Feature: Training Wheels
August 1, 2005
The skid cars ride on outriggers that hydraulically lift their front or rear
wheels to reduce traction–either slightly or completely–and simulate slick
conditions. The driver steers the car in a figure-eight pattern while the
instructor plays with the traction–and the driver’s mind–to teach essential
skid-control techniques. When the front tires lose traction, or understeer, and
the car will not turn, you simply raise your foot off the gas, wait for tires to
reclaim traction, then steer in the direction you want to go. But when the rear
tires break loose, or oversteer, you must first “countersteer” in the direction
the rear is moving, then quickly steer back to prevent a skid in the opposite
direction. In any skid recovery, you learn to look in the direction you want to
go and to rely on your peripheral vision to view the rest of your surroundings.
Look toward the ditch, and that is where you will wind up.

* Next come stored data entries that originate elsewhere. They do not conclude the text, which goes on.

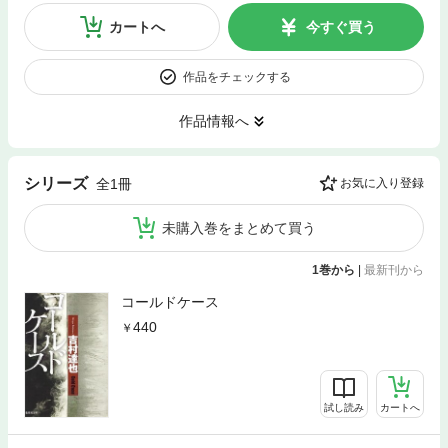
カートへ
今すぐ買う
作品をチェックする
作品情報へ
シリーズ
全1冊
お気に入り登録
未購入巻をまとめて買う
1巻から
|
最新刊から
コールドケース
440
試し読み
カートへ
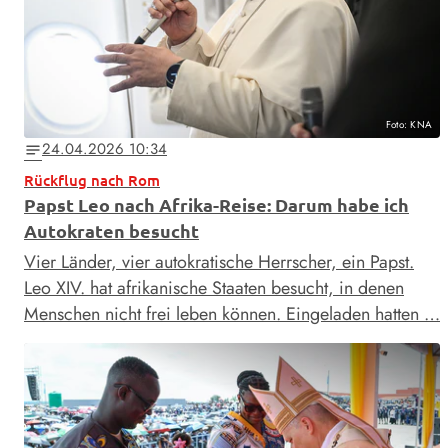
Foto: KNA
24.04.2026 10:34
notes
Rückflug nach Rom
Papst Leo nach Afrika-Reise: Darum habe ich
Autokraten besucht
Vier Länder, vier autokratische Herrscher, ein Papst.
Leo XIV. hat afrikanische Staaten besucht, in denen
Menschen nicht frei leben können. Eingeladen hatten …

Orange Peel-Outs: Though most Bondurant courses make use of new Corvettes and Cadillac
CTS sedans, previous-generation Mustang GT couupes still take the occasional thrashing. (Click image to enlarge)
To practice techniques specific to the Executive Protection course, we use
retired Ford police cruisers. On the first day, Parker has us practice forward
and reverse 180-degree turns. At moderate speed, it is surprisingly easy to jam
on the parking brake–which locks up the rear wheels–turn one way or the other to
spin the car around within the width of the road, release the brake to catch the
slide, and accelerate away in the other direction in a cloud of blue tire smoke.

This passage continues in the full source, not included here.